Emotional Intelligence | Cara's Main Page
Letter to Cara from Rob in the UK
Well, when I first started reading about it, it was some of
the best stuff Ive ever read. It really opened my eyes, and
taught me a lot about how much emotions matter and made me
realise how many people are so out of touch with their emotions
and how many people have unmet emotional needs. I also read stuff
on the site like 'feelings aren't debatable' and invalidation,
and things like labelling people only makes them feel less
understood.
Steve hein understands why so many teenagers and younger people
are depressed because of the way they are invalidated and
treated, and he knows how damaging invalidation can be, and Ive
realised if someone is scared or upset, telling them not to be is
just the stupidest thing a person can do. and i realised things
like managing emotions in people, and it completely changed me
because ususally in my house, my parents would shout at me from
the otherside of the house to ask me a question, and then i
realised that to respond, I will need to shout back at them, and
i hate shouting, if you want to ask someone a question, ask them
calmly and nicely, If you show respect you will get it. i think
steve calls this managing emotions in other people and thinking
about what emotions you will create by saying something or how
you say it.
ive personally changed because im not as materialistic as i used
to be, I spend less on clothes, and try and spend more time
around people, and I feel better for it. I try and live simply,
instead of buying things to make up for my unmet emotional needs.

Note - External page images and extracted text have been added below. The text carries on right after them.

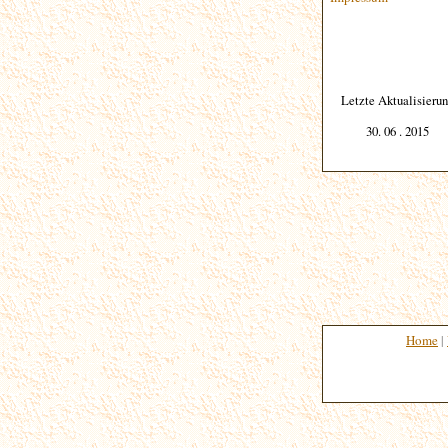
Letzte Aktualisieru
30. 06 . 2015
Home
|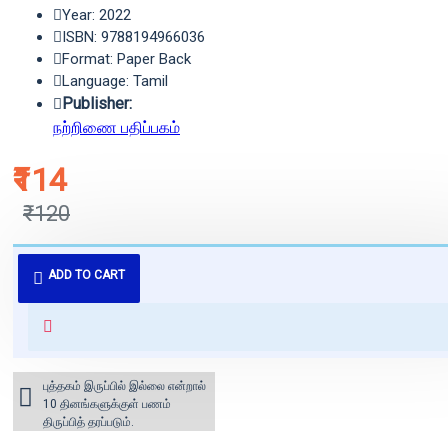
Year: 2022
ISBN: 9788194966036
Format: Paper Back
Language: Tamil
Publisher:
நற்றிணை பதிப்பகம்
₹114
₹120
புத்தகம் 3 - 7 நாட்களில் அனுப்பி
ADD TO CART
வைக்கப்படும்.
+ ₹60 shipping fee* (Free shipping
for orders above ₹1000 within
India)
புத்தகம் இருப்பில் இல்லை என்றால்
10 தினங்களுக்குள் பணம்
திருப்பித் தரப்படும்.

Ive also recognised why I might be so depressed, and identified
each emotion and it has really helped. And using something like a
1-10 scale is really useful yet so simple.
ive also learnt the importance of listening, simply listening to
someone can make such a difference, and I really feel a change in
myself and I literally feel better when Im helping people more,
and when I see drug addicts and other people in a bad situation,
we shouldnt always judge them and make presumptions, because they
have probably been abused by their parents and never respected by
them .
I kept a list of links from some of the best pages and quotes
from eqi, and this is one I picked out from the list
...if your a dumbass and you dont like teens and you look down on
people who are depressed and you expect everyone to be super
happy,
dont get into a fucking field where you deal with depressed
anxious
crazy people.
And personally what I hate most is when psychologists analyse and
dehumanise everything teenagers do as they express their
emotions, for example, on the radio on some discussion about
teenage drunks etc the expert said ''more and more teenagers are
hugging each other these days as a way to feel better, and we
find that teenagers will often put themselves into an identity
like they did in tribal days,'' and what I hate was that the way
they have to turn peoples emotions into some form of logic, just
let emotions be there, dont analyse them obsessively. And it
depends on why the person is saying it. Ive read on Steves site
about hugs and how they can release chemicals in the brain to
make us feel better, and he was saying it to say why we like to
hug. A psychologist says it because she like to dehumanise
teenagers and think that out emotions dont matter and she can
just dismiss out emotions, and lots of people feel strongly about
being part of a crowd or having an identity or belonging to a
group as teenager, and if someone comes along and labels it,
analyses it and doesnt understand it, it only makes the people
more angry because it completey dismisses their emotions, I hope
this makes sense.lol. We should accept them and
let them grow naturally, instead of controlling them. let them
experience life freely without logic getting in the way. the main
problem is many adults dont understand teenagers, what they do
and the way they dress, so when a psychologist tries to help it
only makes things worse most of the time. some adults do
understand, like Steve, and Ive read his site for a year now and
it keeps getting better.
Ive also read on steves site about the dark side of emotional
intelligence, where abused people have learnt to manipulate
people because they never had their meotional needs met by simply
asking their parents for them, and this was one of the things I
found really interesting aswell. And steve talks about making
presumptions about people and presuming someone did something
when they didnt, and this has happened to me and its so annoying,
and its just nother example of how adults dont understand that
when you make presumptions about a person taking something or
doing something, it makes them feel annoyed,judged, labelled,
misunderstood, and ultimately depressed, for example accusing
someone of taking money from a wallet when they didnt. Except
some people get this sort of scenario everyday of their life.
If you want the list of links, , just ask me.